For services, if there is a component of local cache in POD, and the cache process restarts every time a service is released, the hit ratio of cache will be greatly reduced during service release, affecting performance and even user experience. In addition, if the component upgrades of the infrastructure, middleware, and other teams are tied to the component upgrades of the business, this can create a significant obstacle to the iterative updating of the technology. If the team in charge of middleware launches a new version of the Service Mesh and needs to beg for business releases to update the mesh components, the technical upgrade of the middleware will be significantly slowed down.
Therefore, we believe that the technical advantages of Kubernetes multi-container POD can be better utilized by adhering to the principle of container-level immutability rather than pod level immutability. To this end, we built the ability to modify only part of the pod containers in place when the application is published, specifically a workload controller that supports in-place container escalation, and replaced Kubernetes’ default Deployment and StateFulset controllers as the main internal workloads.

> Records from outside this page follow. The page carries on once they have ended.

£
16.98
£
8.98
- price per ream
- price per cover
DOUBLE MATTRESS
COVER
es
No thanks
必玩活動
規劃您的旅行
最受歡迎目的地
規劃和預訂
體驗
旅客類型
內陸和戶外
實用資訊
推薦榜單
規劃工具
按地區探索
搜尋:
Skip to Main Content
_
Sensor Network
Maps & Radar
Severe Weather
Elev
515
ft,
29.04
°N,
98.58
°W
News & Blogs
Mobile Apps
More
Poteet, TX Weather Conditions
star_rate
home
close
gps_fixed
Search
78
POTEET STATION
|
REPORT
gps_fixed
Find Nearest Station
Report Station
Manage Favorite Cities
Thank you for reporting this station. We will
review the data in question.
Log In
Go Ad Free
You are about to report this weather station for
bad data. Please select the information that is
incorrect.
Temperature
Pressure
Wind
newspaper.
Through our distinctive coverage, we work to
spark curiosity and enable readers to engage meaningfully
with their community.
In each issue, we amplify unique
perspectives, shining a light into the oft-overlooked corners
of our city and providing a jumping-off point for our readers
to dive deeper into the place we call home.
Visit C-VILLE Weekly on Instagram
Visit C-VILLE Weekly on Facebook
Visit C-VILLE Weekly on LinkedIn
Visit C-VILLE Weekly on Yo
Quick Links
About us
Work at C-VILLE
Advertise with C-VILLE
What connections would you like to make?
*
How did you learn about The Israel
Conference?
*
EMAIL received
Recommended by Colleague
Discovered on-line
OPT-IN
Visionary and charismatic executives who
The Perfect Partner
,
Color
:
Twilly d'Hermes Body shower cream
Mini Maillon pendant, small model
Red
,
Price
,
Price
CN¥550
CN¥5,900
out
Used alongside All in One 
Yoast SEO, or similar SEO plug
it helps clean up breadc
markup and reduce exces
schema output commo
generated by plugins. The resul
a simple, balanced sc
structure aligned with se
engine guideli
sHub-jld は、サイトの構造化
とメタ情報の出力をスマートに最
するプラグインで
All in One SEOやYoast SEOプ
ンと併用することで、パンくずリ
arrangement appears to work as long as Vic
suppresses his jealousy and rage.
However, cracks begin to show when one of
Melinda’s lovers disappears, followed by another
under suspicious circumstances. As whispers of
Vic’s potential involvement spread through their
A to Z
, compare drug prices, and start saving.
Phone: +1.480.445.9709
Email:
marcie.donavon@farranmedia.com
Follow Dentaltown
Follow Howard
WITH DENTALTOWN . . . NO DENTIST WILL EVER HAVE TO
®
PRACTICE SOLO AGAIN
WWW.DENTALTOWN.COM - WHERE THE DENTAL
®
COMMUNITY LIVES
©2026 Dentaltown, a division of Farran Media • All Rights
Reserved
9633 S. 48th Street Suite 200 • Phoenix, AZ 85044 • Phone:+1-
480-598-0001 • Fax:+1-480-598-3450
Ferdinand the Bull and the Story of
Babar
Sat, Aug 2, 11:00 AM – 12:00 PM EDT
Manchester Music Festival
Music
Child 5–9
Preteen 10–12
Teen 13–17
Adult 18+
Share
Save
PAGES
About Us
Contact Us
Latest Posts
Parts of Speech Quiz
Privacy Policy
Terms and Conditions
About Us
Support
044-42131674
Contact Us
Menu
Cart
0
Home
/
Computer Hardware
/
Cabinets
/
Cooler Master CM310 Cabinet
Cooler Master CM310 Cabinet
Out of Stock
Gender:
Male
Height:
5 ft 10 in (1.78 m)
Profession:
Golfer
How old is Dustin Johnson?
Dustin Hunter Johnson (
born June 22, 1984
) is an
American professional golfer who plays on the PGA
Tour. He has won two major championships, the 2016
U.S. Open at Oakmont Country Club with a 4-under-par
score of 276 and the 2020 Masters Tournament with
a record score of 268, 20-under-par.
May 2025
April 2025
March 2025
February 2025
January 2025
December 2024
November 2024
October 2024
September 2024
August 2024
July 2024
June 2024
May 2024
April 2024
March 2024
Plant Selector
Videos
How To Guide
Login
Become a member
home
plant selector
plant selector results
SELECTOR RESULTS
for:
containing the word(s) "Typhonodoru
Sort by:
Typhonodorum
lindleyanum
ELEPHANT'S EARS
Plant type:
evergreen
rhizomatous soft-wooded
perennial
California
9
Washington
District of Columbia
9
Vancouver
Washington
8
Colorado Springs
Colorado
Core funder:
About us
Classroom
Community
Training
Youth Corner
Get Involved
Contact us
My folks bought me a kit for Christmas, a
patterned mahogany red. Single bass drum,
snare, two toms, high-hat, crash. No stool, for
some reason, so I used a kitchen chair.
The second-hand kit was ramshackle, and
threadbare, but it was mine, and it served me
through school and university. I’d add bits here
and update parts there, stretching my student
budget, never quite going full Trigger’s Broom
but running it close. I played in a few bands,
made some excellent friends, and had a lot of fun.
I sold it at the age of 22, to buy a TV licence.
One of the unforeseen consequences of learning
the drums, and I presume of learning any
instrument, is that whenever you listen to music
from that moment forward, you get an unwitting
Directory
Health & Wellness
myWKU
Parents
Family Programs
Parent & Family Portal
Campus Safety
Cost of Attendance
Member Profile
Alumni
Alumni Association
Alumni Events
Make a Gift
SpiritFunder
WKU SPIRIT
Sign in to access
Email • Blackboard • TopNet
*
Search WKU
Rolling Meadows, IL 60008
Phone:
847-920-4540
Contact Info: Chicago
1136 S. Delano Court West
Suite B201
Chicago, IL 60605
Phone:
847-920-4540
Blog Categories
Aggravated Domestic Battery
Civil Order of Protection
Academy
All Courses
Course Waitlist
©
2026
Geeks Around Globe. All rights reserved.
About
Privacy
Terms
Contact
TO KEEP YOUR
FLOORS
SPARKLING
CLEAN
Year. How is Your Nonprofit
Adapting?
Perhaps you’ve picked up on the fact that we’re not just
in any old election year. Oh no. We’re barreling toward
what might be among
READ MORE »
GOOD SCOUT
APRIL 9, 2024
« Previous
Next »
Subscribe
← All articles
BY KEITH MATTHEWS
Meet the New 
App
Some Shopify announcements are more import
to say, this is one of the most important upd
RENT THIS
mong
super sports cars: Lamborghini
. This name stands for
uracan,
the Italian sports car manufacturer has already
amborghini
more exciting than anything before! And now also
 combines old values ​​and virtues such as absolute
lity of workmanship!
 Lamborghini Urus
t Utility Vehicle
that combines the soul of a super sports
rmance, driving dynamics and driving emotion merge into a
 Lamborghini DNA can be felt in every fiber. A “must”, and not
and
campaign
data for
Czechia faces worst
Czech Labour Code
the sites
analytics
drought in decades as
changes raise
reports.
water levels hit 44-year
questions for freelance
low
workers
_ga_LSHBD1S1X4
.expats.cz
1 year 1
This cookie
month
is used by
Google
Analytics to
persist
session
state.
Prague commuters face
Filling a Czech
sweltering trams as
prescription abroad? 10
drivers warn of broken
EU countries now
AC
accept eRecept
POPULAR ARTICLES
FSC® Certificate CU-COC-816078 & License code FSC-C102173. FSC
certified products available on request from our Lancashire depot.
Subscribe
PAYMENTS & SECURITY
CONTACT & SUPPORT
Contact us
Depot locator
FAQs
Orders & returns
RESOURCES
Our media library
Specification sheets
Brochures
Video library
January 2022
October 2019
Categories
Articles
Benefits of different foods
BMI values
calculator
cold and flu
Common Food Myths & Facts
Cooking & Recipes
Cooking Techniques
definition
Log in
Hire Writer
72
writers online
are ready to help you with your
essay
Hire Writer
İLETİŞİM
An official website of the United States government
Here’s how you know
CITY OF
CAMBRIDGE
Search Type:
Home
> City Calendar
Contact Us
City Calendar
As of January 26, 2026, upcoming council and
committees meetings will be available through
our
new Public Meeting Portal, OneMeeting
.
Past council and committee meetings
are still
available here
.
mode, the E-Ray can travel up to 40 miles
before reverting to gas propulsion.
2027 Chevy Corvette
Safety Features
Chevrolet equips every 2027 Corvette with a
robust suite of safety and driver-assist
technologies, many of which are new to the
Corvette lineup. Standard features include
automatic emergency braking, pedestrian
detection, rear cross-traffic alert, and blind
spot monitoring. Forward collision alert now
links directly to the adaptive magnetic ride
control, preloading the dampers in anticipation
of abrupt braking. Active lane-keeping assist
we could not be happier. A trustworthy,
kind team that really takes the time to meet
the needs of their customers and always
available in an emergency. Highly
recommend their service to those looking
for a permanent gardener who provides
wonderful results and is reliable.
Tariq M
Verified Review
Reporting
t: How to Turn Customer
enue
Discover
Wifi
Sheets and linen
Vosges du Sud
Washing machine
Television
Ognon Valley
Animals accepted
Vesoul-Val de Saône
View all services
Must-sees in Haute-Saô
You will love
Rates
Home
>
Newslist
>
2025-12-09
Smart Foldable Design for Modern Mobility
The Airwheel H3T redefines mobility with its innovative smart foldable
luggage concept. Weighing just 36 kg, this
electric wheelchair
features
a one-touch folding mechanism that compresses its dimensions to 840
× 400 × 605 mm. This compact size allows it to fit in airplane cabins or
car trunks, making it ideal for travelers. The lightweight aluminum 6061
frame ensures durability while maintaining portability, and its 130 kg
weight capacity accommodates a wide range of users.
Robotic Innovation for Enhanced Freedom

In addition, a Sidecarset has been built to support cross-application sidecar container upgrade to facilitate the upgrade of infrastructure and middleware components. In addition, support for in-place upgrades provides additional advantages such as deterministic cluster distribution, accelerated image downloads, and so on. This capability has been open-source through the OpenKruise project. Kruise in OpenKruise is a homonym of cruise, ‘K’ for Kubernetes, which means automatic cruise applied on Kubernetes. It is full of Alibaba’s experience in application deployment management for many years and the best practice of Alibaba’s cloud biological process. Currently, OpenKruise is planning to release more controllers to cover more scenarios and functions, such as rich publishing strategies, Canary publishing, blue-green publishing, batch publishing, etc.
conclusion
This year, we realized the large-scale implementation of Kubernetes, which stood the test of the real scene of the Double 11 promotion. There is no shortcut for landing K8s in a scenario with a large number of applications like Alibaba. We have withstood the temptation of landing K8s at a rapid scale. Instead of choosing compatibility and compromise and backward operation and maintenance habits, we choose to lay a solid foundation and dig deep into the original value of the cloud. Next, we will continue to promote the cloud native transformation of more applications, especially the transformation of stateful applications, to make the deployment, operation and maintenance of stateful applications more efficient. In addition, the cloud native transformation of the entire application delivery link will be promoted to make application delivery more efficient and standardized.
The original link
This article is the original content of the cloud habitat community, shall not be reproduced without permission.